Originally Posted by
Partridge
I sincerely doubt Orwell was a fascist when he died. He spent the best part of his time since 1936 in one way or another fighting fascism, physically in the Spanish Revolution, and ideologically as an Allied-propagandist for the BBC in Asia during the WWII years. After that he wrote regularly for both Tribune and The Observer.

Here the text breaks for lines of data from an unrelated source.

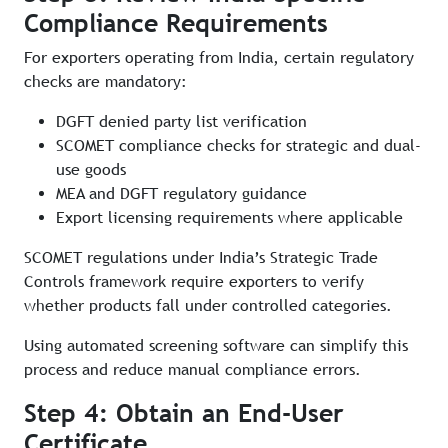
Compliance Requirements
For exporters operating from India, certain regulatory
checks are mandatory:
DGFT denied party list verification
SCOMET compliance checks for strategic and dual-
use goods
MEA and DGFT regulatory guidance
Export licensing requirements where applicable
SCOMET regulations under India’s Strategic Trade
Controls framework require exporters to verify
whether products fall under controlled categories.
Using automated screening software can simplify this
process and reduce manual compliance errors.
Step 4: Obtain an End-User
Certificate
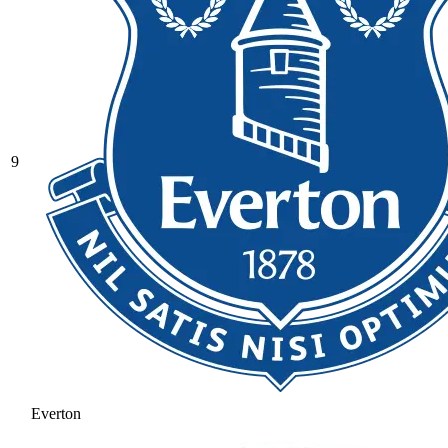
9
Everton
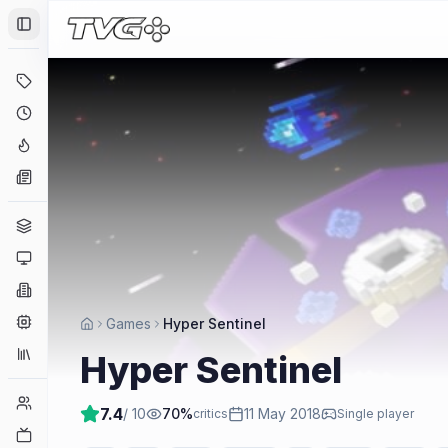
Toggle Sidebar
Deals
Coming Soon
Hype Tracker
News
Genres
Platforms
Companies
Engines
Games
Hyper Sentinel
Collections
Hyper Sentinel
Player Counts
7.4
/ 10
70
%
11 May 2018
critics
Single player
Twitch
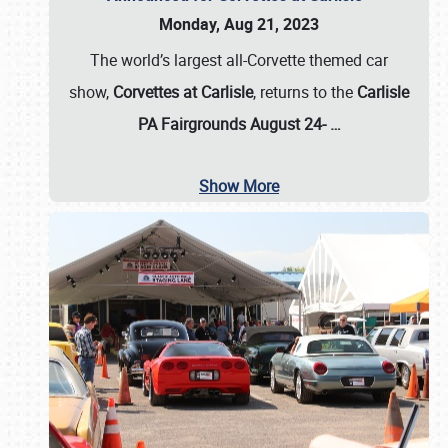
Monday, Aug 21, 2023
The world’s largest all-Corvette themed car
show,
Corvettes at Carlisle
, returns to the
Carlisle
PA Fairgrounds August 24-
…
Show More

It's true he did shamefully provide a list of names of people he suspected to be Communists (ie Stalinists) to the Foreign Office - and that I can never forgive him for - but this was probably more out of a hatred Stalinism (who's effects he had directly experienced in the Spanish Revolution, being basically run out of the country on pain of death by the sell-out Stalinist forces) than any love of capitalist 'democracy', never mind fascism.

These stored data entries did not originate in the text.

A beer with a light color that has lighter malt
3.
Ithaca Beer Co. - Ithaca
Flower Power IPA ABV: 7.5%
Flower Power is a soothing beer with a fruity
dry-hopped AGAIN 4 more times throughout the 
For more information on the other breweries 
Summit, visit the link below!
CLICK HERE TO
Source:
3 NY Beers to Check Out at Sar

There is revisionism in regard to Orwell, both the Cold War revisionism of the right which use books like 1984 and Animal Farm to show that a) Orwell hated socialism (not true - in fact his critiques of the USSR were based largely upon the Trotskyist and Anarchist views of that state) and that b) Socialism necessarily leads to 1984 style Totalitarianism - presumably because 'Orwell said so' (which, of course, he never did).

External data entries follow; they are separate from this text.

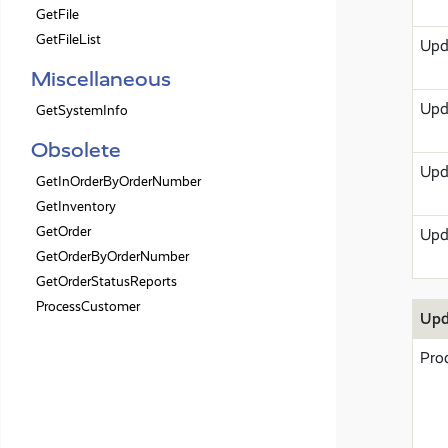
GetFile
GetFileList
Upd
Miscellaneous
Upd
GetSystemInfo
Obsolete
Upd
GetInOrderByOrderNumber
GetInventory
GetOrder
Upd
GetOrderByOrderNumber
GetOrderStatusReports
ProcessCustomer
Upd
Pro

And then is the new-revisionism which would have it that Orwell secretly wanted a 1984 style society, and as you put it to "mold the people slowly". I find this laughable - anyone who reads 1984 can surely see this was railing against the society in which Winston Smith found himself - which was basically what he believed the future would be like under Stalinism. Doublethink is the prime example of this - remember this book was written when Stalin was still in power, and the various Communist Parties all over the world followed the Russian line without criticism. And example would be the fantastic anti-fascist propagandism doen by the CPs, then as soon as the Molotov-Von Ribbentrop non-agression pact was signed, the CPs began agitating for non-interventionism in Euorpe (and ironically, selling out their CP comrades on the mainland). Of course, such 'doublethink' is not the sole property of the Stalinist left, one can easily see it among pro-war right in the US for example (Saddam Hussien had WMDs/We never said he had WMDs - Saddam was helping Al Qaeda/We never said that! etc).
So basically, no, I think your teacher is talking out of his arse. To the best of my knowledge, Orwell remained what he termed a 'democratic socialist' until his death in 1950 - he was probably closer to anarchism than any other ideology in his last years.